Richard L. Hasen publishes Election Law Blog and is Chancellor’s Professor of Law and Political Science at UC Irvine.

A funny thing happened between the Supreme Court’s 2009 opinion in NAMUDNO v. Holder, sidestepping the question of the constitutionality of Section 5 of the Voting Rights Act, and the Court’s new Shelby County decision effectively striking it down on a five-to-four basis: the Court majority failed to expressly resolve an open question of how to scrutinize Congress’s power to enforce the Fifteenth amendment in voting rights cases. It is not clear what that means for challenges to other voting and civil rights provisions going forward, but the Court for now seems to have foreclosed greater deference for voting decisions under Congress’s Fifteenth amendment powers. That could spell trouble for Section 2 of the Voting Rights Act, Section 203 of the Act (the language provisions), and other laws aimed at preventing race discrimination in voting.

In South Carolina v. Katzenbach, a case from the 1960s initially upholding the Voting Rights Act Section 5, the Court endorsed a “rational basis” standard of review which gave Congress broad Fifteenth Amendment powers to pass anti-discrimination voting laws. That’s no surprise: the whole point of the Fifteenth Amendment was to stop racial discrimination in voting and it was going to take the federal government to bring the former Confederacy into line.

But in NAMUDNO, the Court raised the possibility that a line of Fourteenth Amendment power cases beginning with City of Boerne v. Flores could apply now to review of voting rights. The Boerne test is much tougher on Congress, requiring that it pass laws burdening states only when Congress demonstrates with admissible evidence (to the satisfaction of the Court, not itself) that there is evidence of significant unconstitutional conduct being undertaken by the states and that the means Congress chooses to address it are “congruent and proportional” to the constitutional violations.
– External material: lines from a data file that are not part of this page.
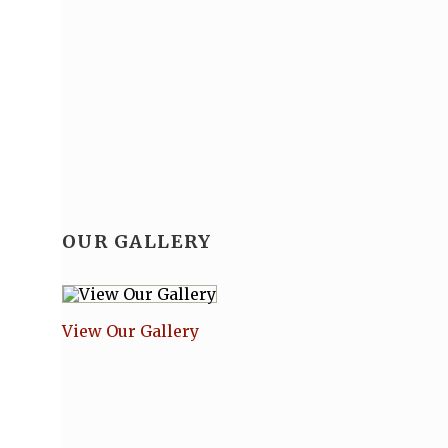
Buy Tickets
Tickets are now available to purchase online at
fv
Proof of vaccination is required for everyon
Contact the Academy for further informatio
OUR GALLERY
Looking for information for performers, inc
View Our Gallery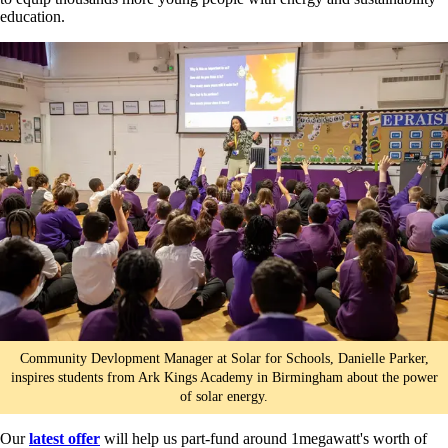
education.
Community Devlopment Manager at Solar for Schools, Danielle Parker,
inspires students from Ark Kings Academy in Birmingham about the power
of solar energy.
Our
latest offer
will help us part-fund around 1megawatt's worth of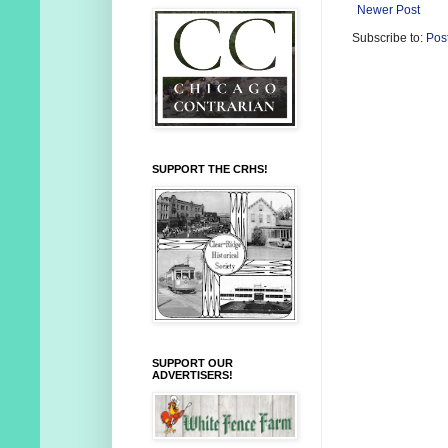
Newer Post
Subscribe to:
Pos
SUPPORT THE CRHS!
SUPPORT OUR
ADVERTISERS!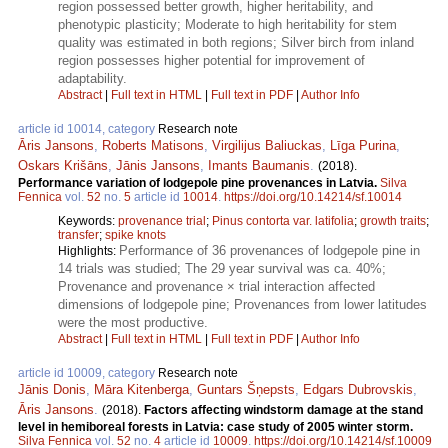
region possessed better growth, higher heritability, and
phenotypic plasticity; Moderate to high heritability for stem
quality was estimated in both regions; Silver birch from inland
region possesses higher potential for improvement of
adaptability.
Abstract
|
Full text in HTML
|
Full text in PDF
|
Author Info
article id 10014, category
Research note
Āris Jansons
,
Roberts Matisons
,
Virgilijus Baliuckas
,
Līga Purina
,
Oskars Krišāns
,
Jānis Jansons
,
Imants Baumanis
.
(2018).
Performance variation of lodgepole pine provenances in Latvia.
Silva
Fennica
vol.
52
no.
5
article id
10014
.
https://doi.org/10.14214/sf.10014
Keywords:
provenance trial
;
Pinus contorta var. latifolia
;
growth traits
;
transfer
;
spike knots
Performance of 36 provenances of lodgepole pine in
Highlights:
14 trials was studied; The 29 year survival was ca. 40%;
Provenance and provenance × trial interaction affected
dimensions of lodgepole pine; Provenances from lower latitudes
were the most productive.
Abstract
|
Full text in HTML
|
Full text in PDF
|
Author Info
article id 10009, category
Research note
Jānis Donis
,
Māra Kitenberga
,
Guntars Šņepsts
,
Edgars Dubrovskis
,
Āris Jansons
.
(2018).
Factors affecting windstorm damage at the stand
level in hemiboreal forests in Latvia: case study of 2005 winter storm.
Silva Fennica
vol.
52
no.
4
article id
10009
.
https://doi.org/10.14214/sf.10009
Here’s how the Court sidestepped the issue in NAMUDNO:

 The parties do not agree on the standard to apply in deciding whether, in light of the foregoing concerns, Congress exceeded its Fifteenth Amendment enforcement power in extending the preclearance requirements. The district argues that “ ‘[t]here must be a congruence and proportionality between the injury to be prevented or remedied and the means adopted to that end,’ ” Brief for Appellant 31, quoting City of Boerne v. Flores, 521 U. S. 507, 520 (1997) ; the Federal Government asserts that it is enough that the legislation be a “ ‘rational means to effectuate the constitutional prohibition,’ ” Brief for Federal Appellee 6, quoting Katzenbach, supra, at 324. That question has been extensively briefed in this case, but we need not resolve it. The Act’s preclearance requirements and its coverage formula raise serious constitutional questions under either test.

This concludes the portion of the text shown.